Pleiotropic immune activation can also be achieved with cytokines and Toll-like receptor agonist therapy. Type I and II interferons and IL-2 are the most extensively studied cytokines for tumor therapy.
IFN-γ has been shown to have direct antiproliferative activity on ovarian cancer cells in vitro, which proved to be synergistic with cisplatin and doxorubicin [96–98]. In vitro and in vivo, IFN-γ upregulates HLA class I and class II molecules and antigen presentation in ovarian tumor cells [99], a requisite for recognition by T cells. In fact, HLA class I expression by the tumor correlates with the intensity of T-cell infiltration [100], a predictor of longer survival. Furthermore, IFN-γ has antiangiogenic effects [101].
Interleukin-2 (IL-2) promotes expansion and enhances the cytotoxicity of effector immune cells [102]. In addition, IL-2 can restore T-cell function following suppression by negative regulatory receptors such as PD-1 (see below). Because ovarian cancer patients exhibit spontaneous antitumor immune response, IL-2 therapy may be a rational approach to activate preexisting immunity or enhance immunomodulatory therapy. Intraperitoneal IL-2 was used in a phase I/II study in 41 patients with laparotomy-confirmed persistent or recurrent ovarian cancer. Weekly IL-2 infusion of 24 h duration was relatively well tolerated and demonstrated evidence of long-term efficacy in a modest number of patients. The toxicities of systemic IL-2 are significant; however, the peritoneal delivery method appeared to reduce the number and severity of the toxicities until the concentration in the intraperitoneal infusion reached the point where serum IL-2 became detectable. The appearance of systemic toxicity such as hypotension and thrombocytopenia, as well as locoregional dose-limiting toxicity (catheter infection), was associated with the highest doses. Twenty percent of patients had a negative third look, i.e., exhibited pathologic evidence of complete response and no residual disease at repeat abdominal exploration [29]. Recently, the therapeutic potential of several additional cytokines has been of increasing interest. IL-7, IL-15, IL-18, and IL-21 provide possible alternatives to IL-2. However, their function and clinical use are still under investigation [103–112].

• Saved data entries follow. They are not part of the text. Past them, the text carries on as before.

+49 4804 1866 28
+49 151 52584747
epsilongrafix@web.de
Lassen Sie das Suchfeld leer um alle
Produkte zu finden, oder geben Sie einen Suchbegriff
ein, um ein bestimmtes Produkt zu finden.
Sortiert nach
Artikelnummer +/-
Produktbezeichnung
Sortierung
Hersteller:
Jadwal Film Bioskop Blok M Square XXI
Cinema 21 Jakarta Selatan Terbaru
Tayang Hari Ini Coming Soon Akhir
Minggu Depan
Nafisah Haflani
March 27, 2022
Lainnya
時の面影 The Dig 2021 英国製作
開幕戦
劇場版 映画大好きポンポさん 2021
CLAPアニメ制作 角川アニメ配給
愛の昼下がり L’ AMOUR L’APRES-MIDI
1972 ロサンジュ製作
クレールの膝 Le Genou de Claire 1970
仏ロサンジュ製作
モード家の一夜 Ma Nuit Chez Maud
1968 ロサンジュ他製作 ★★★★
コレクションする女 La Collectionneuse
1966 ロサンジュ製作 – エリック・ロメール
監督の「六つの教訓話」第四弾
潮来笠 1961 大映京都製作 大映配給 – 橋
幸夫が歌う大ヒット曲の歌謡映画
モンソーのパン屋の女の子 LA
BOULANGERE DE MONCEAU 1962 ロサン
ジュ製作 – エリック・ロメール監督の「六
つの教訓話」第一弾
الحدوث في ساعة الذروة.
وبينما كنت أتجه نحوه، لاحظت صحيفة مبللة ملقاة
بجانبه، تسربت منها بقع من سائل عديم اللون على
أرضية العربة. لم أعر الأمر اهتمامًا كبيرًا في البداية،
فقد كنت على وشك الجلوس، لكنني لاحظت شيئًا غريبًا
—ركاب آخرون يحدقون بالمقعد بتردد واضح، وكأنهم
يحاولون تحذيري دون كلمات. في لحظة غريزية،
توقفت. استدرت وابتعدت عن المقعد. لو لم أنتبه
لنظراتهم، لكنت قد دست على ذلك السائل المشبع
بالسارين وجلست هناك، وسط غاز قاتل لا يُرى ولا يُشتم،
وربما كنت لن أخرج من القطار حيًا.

Like cytokines, TLR agonists have multifaceted stimulatory effects on the immune system. TLR triggering induces DC maturation, which leads to the upregulation of costimulatory molecules, including CD40, CD80, and CD86, and secretion of immunomodulatory cytokines and chemokines. In addition, TLRs can directly stimulate the proliferation of CD4+ and CD8+ T cells as well as reverse the suppressive function of Treg cells [113–115]. Several clinical trials have demonstrated that administration of agonists for TLRs 3, 4, 7, and 9 can enhance activity of cancer vaccines in the context of non-small cell lung cancer [116], non-Hodgkins lymphoma [117, 118], glioblastoma [119], superficial basal cell carcinoma [120], and melanoma [121–124]. Adding TLR 3, 4, 7, or 9 ligands was shown to activate CD8+ cytotoxic T cells with increased IFN-alpha production and promote a stimulatory cytokine milieu at the tumor microenvironment [125, 126].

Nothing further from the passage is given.